> _WORK TO COMPLETE_:
Copy the data that follows, character for character, minus the pictures.

##### LISTED RECORDS

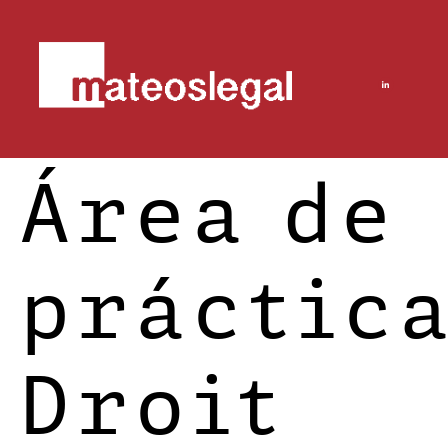
Área de
práctica
Droit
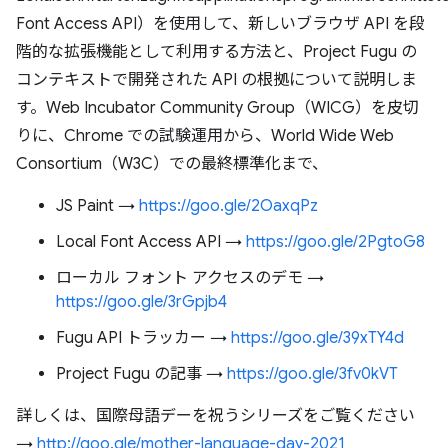
Font Access API）を使用して、新しいブラウザ API を段
階的な拡張機能として利用する方法と、Project Fugu の
コンテキストで開発された API の根拠について説明しま
す。Web Incubator Community Group（WICG）を皮切
りに、Chrome での試験運用から、World Wide Web
Consortium（W3C）での最終標準化まで、
JS Paint →
https://goo.gle/2OaxqPz
Local Font Access API →
https://goo.gle/2PgtoG8
ローカル フォント アクセスのデモ →
https://goo.gle/3rGpjb4
Fugu API トラッカー →
https://goo.gle/39xTY4d
Project Fugu の記事 →
https://goo.gle/3fv0kVT
詳しくは、国際母語デーを祝うシリーズをご覧ください
→
http://goo.gle/mother-language-day-2021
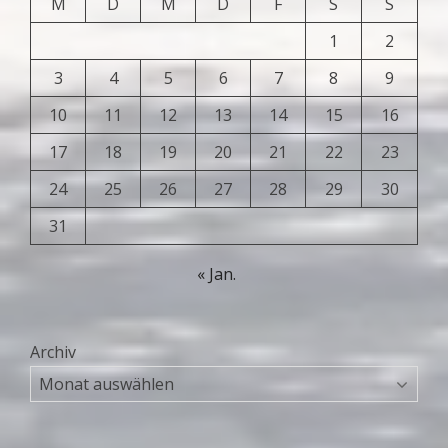
M
D
M
D
F
S
S
1
2
3
4
5
6
7
8
9
10
11
12
13
14
15
16
17
18
19
20
21
22
23
24
25
26
27
28
29
30
31
« Jan.
Archiv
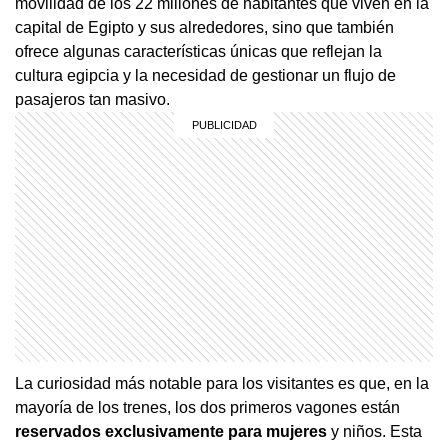
movilidad de los 22 millones de habitantes que viven en la
capital de Egipto y sus alrededores, sino que también
ofrece algunas características únicas que reflejan la
cultura egipcia y la necesidad de gestionar un flujo de
pasajeros tan masivo.
La curiosidad más notable para los visitantes es que, en la
mayoría de los trenes, los dos primeros vagones están
reservados exclusivamente para mujeres
y niños. Esta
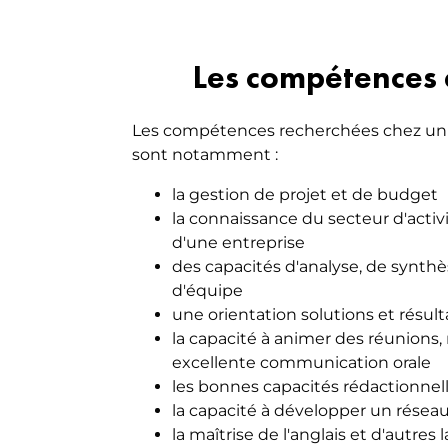
Les compétences 
Les compétences recherchées chez un 
sont notamment :
la gestion de projet et de budget
la connaissance du secteur d'acti
d'une entreprise
des capacités d'analyse, de synt
d'équipe
une orientation solutions et résult
la capacité à animer des réunion
excellente communication orale
les bonnes capacités rédactionnel
la capacité à développer un résea
la maîtrise de l'anglais et d'autre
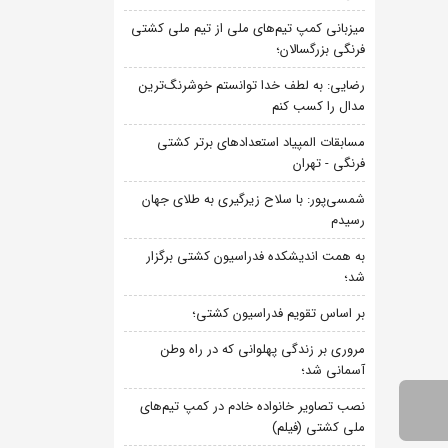
میزبانی کمپ تیم‌های ملی از تیم ملی کشتی
فرنگی بزرگسالان؛
رضایی: به لطف خدا توانستم خوشرنگ‌ترین
مدال را کسب کنم
مسابقات المپیاد استعدادهای برتر کشتی
فرنگی - تهران
شمسی‌پور: با سلاح زیرگیری به طلای جهان
رسیدم
به همت اندیشکده فدراسیون کشتی برگزار
شد؛
بر اساس تقویم فدراسیون کشتی؛
مروری بر زندگی پهلوانی که در راه وطن
آسمانی شد؛
نصب تصاویر خانواده خادم در کمپ تیم‌های
ملی کشتی (فیلم)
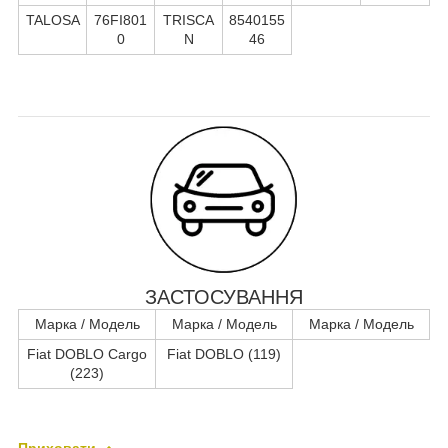
TALOSA
76FI801
TRISCA
8540155
0
N
46
ЗАСТОСУВАННЯ
Марка / Модель
Марка / Модель
Марка / Модель
Fiat DOBLO Cargo
Fiat DOBLO (119)
(223)
Приховати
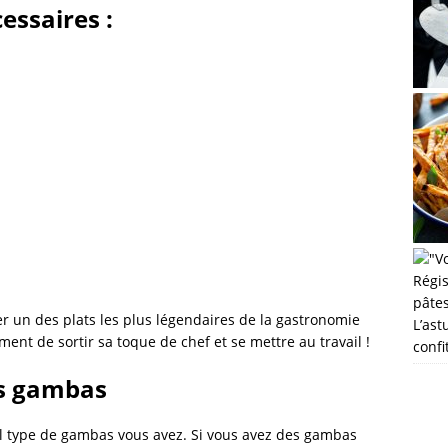
essaires :
 un des plats les plus légendaires de la gastronomie
L’ast
oment de sortir sa toque de chef et se mettre au travail !
confi
es gambas
uel type de gambas vous avez. Si vous avez des gambas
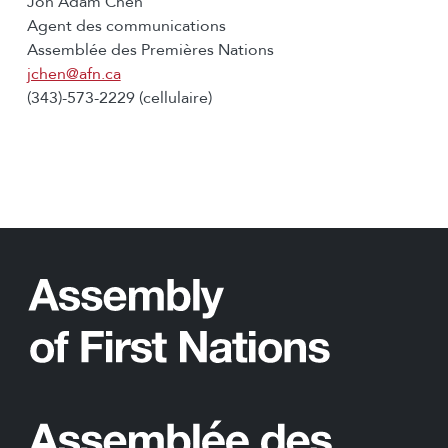
Jon Adam Chen
Agent des communications
Assemblée des Premières Nations
jchen@afn.ca
(343)-573-2229 (cellulaire)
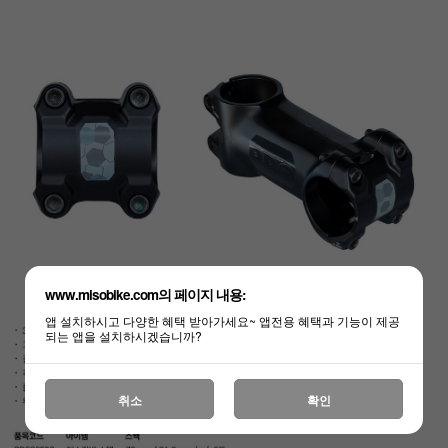
www.misobike.com의 페이지 내용:
앱 설치하시고 다양한 혜택 받아가세요~ 앱전용 혜택과 기능이 제공
되는 앱을 설치하시겠습니까?
취소
확인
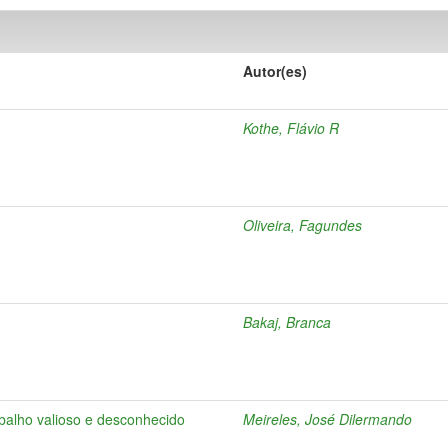
Autor(es)
Kothe, Flávio R
Oliveira, Fagundes
Bakaj, Branca
abalho valioso e desconhecido
Meireles, José Dilermando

##########

> _OUTPUT OF THE EXERCISE_:
Área de
práctica
Droit
Font Access API）を使用して、新しいブラウザ API を段
階的な拡張機能として利用する方法と、Project Fugu の
コンテキストで開発された API の根拠について説明しま
す。Web Incubator Community Group（WICG）を皮切
りに、Chrome での試験運用から、World Wide Web
Consortium（W3C）での最終標準化まで、
JS Paint →
https://goo.gle/2OaxqPz
Local Font Access API →
https://goo.gle/2PgtoG8
ローカル フォント アクセスのデモ →
https://goo.gle/3rGpjb4
Fugu API トラッカー →
https://goo.gle/39xTY4d
Project Fugu の記事 →
https://goo.gle/3fv0kVT
詳しくは、国際母語デーを祝うシリーズをご覧ください
→
http://goo.gle/mother-language-day-2021
M
D
M
D
F
S
S
1
2
3
4
5
6
7
8
9
10
11
12
13
14
15
16
17
18
19
20
21
22
23
24
25
26
27
28
29
30
31
« Jan.
Archiv
movilidad de los 22 millones de habitantes que viven en la
capital de Egipto y sus alrededores, sino que también
ofrece algunas características únicas que reflejan la
cultura egipcia y la necesidad de gestionar un flujo de
pasajeros tan masivo.
La curiosidad más notable para los visitantes es que, en la
mayoría de los trenes, los dos primeros vagones están
reservados exclusivamente para mujeres
y niños. Esta
Les compétences 
Les compétences recherchées chez un 
sont notamment :
la gestion de projet et de budget
la connaissance du secteur d'acti
d'une entreprise
des capacités d'analyse, de synt
d'équipe
une orientation solutions et résult
la capacité à animer des réunion
excellente communication orale
les bonnes capacités rédactionnel
la capacité à développer un résea
la maîtrise de l'anglais et d'autre
میزبانی کمپ تیم‌های ملی از تیم ملی کشتی
فرنگی بزرگسالان؛
رضایی: به لطف خدا توانستم خوشرنگ‌ترین
مدال را کسب کنم
مسابقات المپیاد استعدادهای برتر کشتی
فرنگی - تهران
شمسی‌پور: با سلاح زیرگیری به طلای جهان
رسیدم
به همت اندیشکده فدراسیون کشتی برگزار
شد؛
بر اساس تقویم فدراسیون کشتی؛
مروری بر زندگی پهلوانی که در راه وطن
آسمانی شد؛
نصب تصاویر خانواده خادم در کمپ تیم‌های
ملی کشتی (فیلم)
TALOSA
76FI801
TRISCA
8540155
0
N
46
ЗАСТОСУВАННЯ
Марка / Модель
Марка / Модель
Марка / Модель
Fiat DOBLO Cargo
Fiat DOBLO (119)
(223)
Приховати
essaires :
 un des plats les plus légendaires de la gastronomie
L’ast
oment de sortir sa toque de chef et se mettre au travail !
confi
es gambas
uel type de gambas vous avez. Si vous avez des gambas
Jon Adam Chen
Agent des communications
Assemblée des Premières Nations
jchen@afn.ca
(343)-573-2229 (cellulaire)
www.misobike.com의 페이지 내용:
앱 설치하시고 다양한 혜택 받아가세요~ 앱전용 혜택과 기능이 제공
되는 앱을 설치하시겠습니까?
취소
확인
Autor(es)
Kothe, Flávio R
Oliveira, Fagundes
Bakaj, Branca
abalho valioso e desconhecido
Meireles, José Dilermando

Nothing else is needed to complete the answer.